Deník Marie Bashkirtseff

— Je devrais selon toutes les règles te faire un cadeau, mais je ne suis pas un homme à bouquets, je t'ouvre un crédit de mille roubles, trois mille trois cents francs, tu achèteras ce que tu voudras.
— Un cadeau, mon père ? Je veux bien. Donnez et merci; mais je vous dois cinquante cinq roubles, veuillez les recevoir.
Et je lui payai cette dette de jeu.
Alexandre me conseille de demander de l'argent. Je ne le puis pas, ma politique le défend. Mon prestige serait perdu, je ne serais plus moi. Mais accepter un cadeau, c'est tout naturel, et refuser serait impoli.
Il est utile de remarquer que depuis que je suis au monde je n'ai jamais accepté ni un joujou ni de l'argent de mon père. Aussi avait-il pour moi une sorte de haine respectueuse.
Je ne suis pas fière d'aujourd'hui, vous le voyez. Cassagnac fait du tapage. Sont-ils heureux ces messieurs. L'époque de la fronde a été le paradis pour les femmes, cette époque-ci est le paradis des hommes, chacun crie, chacun se fait une célébrité, chacun fait du bruit et on en parle et on s'en occupe.
Pauvre moi !
En attentant ma future célébrité je chasse en costume d'homme, une gibecière suspendue au cou, et un Funk dans les mains. Nous partîmes, mon père, Paul, le Prince et moi, vers deux heures en char à bancs, et je criais aux paysans que nous rencontrions que j'étais une femme, car j'étais hien déguisée.
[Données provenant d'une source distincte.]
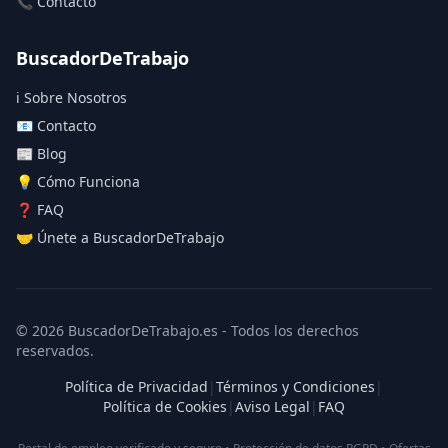
📞 Contacto
BuscadorDeTrabajo
ℹ️ Sobre Nosotros
📧 Contacto
📰 Blog
💡 Cómo Funciona
❓ FAQ
🤝 Únete a BuscadorDeTrabajo
© 2026 BuscadorDeTrabajo.es - Todos los derechos
reservados.
Política de Privacidad
|
Términos y Condiciones
|
Política de Cookies
|
Aviso Legal
|
FAQ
Màis imaginez quelles hanches, le pantalon de Michel fut de moitié trop étroit, et je dus prendre celui de mon père, qui se trouva trop long, mais je le fourrai dans les bottes, et comme le costume était en foulard écru, cela m'allait fort bien.
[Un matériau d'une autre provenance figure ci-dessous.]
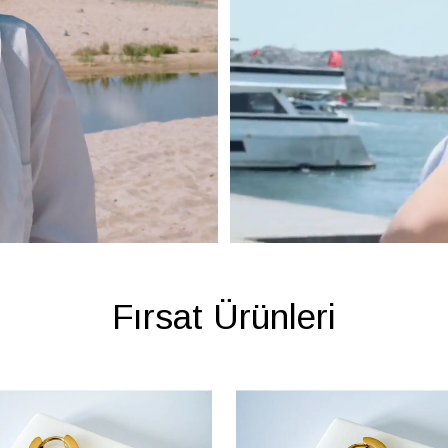
Fırsat Ürünleri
Maintenant, voilà, je me trouve à sec pour décrire, ne sachant ni les noms des... enfin toutes ces choses de chasse. Les ronces, les joncs, [Mots noircis: les herbes], le bois si épais qu'on y passait à peine, les branches qui vous rasaient de tous les côtés, et un air délicieusement pur, pas de soleil et une petite pluie faite pour charmer le chasseur... qui a chaud.
Nous avons marché, marché, marché; je fis le tour d'un petit lac, le fusil armé et prête à faire feu espérant à chaque instant [Mot noirci: voir] s'élever un canard. Mais rien ! Je me demandais déjà si je n'allais pas décharger mon fusil contre les lézards qui me sautaient par dessus les pieds ou contre Michel qui marchait derrière moi et dont je sentais les yeux fixés sur ma personne en costume masculin, et avec les plus coupables pensées.
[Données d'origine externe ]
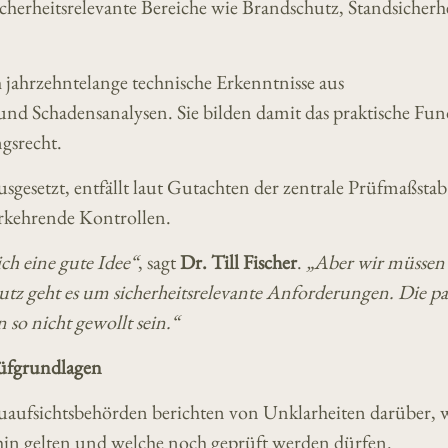
herheitsrelevante Bereiche wie Brandschutz, Standsicherh
 jahrzehntelange technische Erkenntnisse aus
und Schadensanalysen. Sie bilden damit das praktische F
gsrecht.
sgesetzt, entfällt laut Gutachten der zentrale Prüfmaßstab
kehrende Kontrollen.
ch eine gute Idee“
, sagt
Dr. Till Fischer
.
„Aber wir müssen
utz geht es um sicherheitsrelevante Anforderungen. Die p
so nicht gewollt sein.“
rüfgrundlagen
uaufsichtsbehörden berichten von Unklarheiten darüber, 
in gelten und welche noch geprüft werden dürfen.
Je trouvai le juste milieu, ce juste milieu que la France ne peut trouver, j'ai tué roide un corbeau qui perché tout au haut d'un chêne ne se doutait de rien, d'autant plus que mon père et Michel couchés sur l'herbe au milieu de la clairière, attiraient son attention.
J'arrachai les plumes de sa queue et je m'en fis une aigrette. Les autres n'ont même pas tiré une fois, ils ne faisaient que marcher et mon père à la tête, en caleçons fourrés dans ses chaussettes, et chaussé de souliers immenses. Sa maigreur était patente et je me mets à en rire saisissant l'occasion où entrant dans un marécage, au lieu de baisser la voix, il se met à parler français, [Mots noircis et rayés: pensant que ce changement d'idiome suffirait pour ne pas les effaroucher] les canards sauvages ne comprenant pas.
Paul a tué une grive, ce fut toute la chasse.
Une mère qui croit son enfant mort et mort par sa faute, qui n'est pas certaine de sa mort mais qui n'en ose rien dire de crainte de s'en assurer; cette mère retrouve tout à coup cet enfant pleuré qui a causé tant d'angoisses, qui a tant fait douter et souffrir... cette mère-là doit être heureuse. Il me semble que ce qu'elle [Mot noirci: ressent] doit être à peu près la même chose que j'éprouve [Mot noirci: en] retrouvant ma voix après chaque enrouement.
Après avoir bien ri au salon, je m'arrêtai un instant [sur i'esca]lier et tout d'un coup j'ai pu chanter !
C'est au remède de Walitsky, que je dois cela.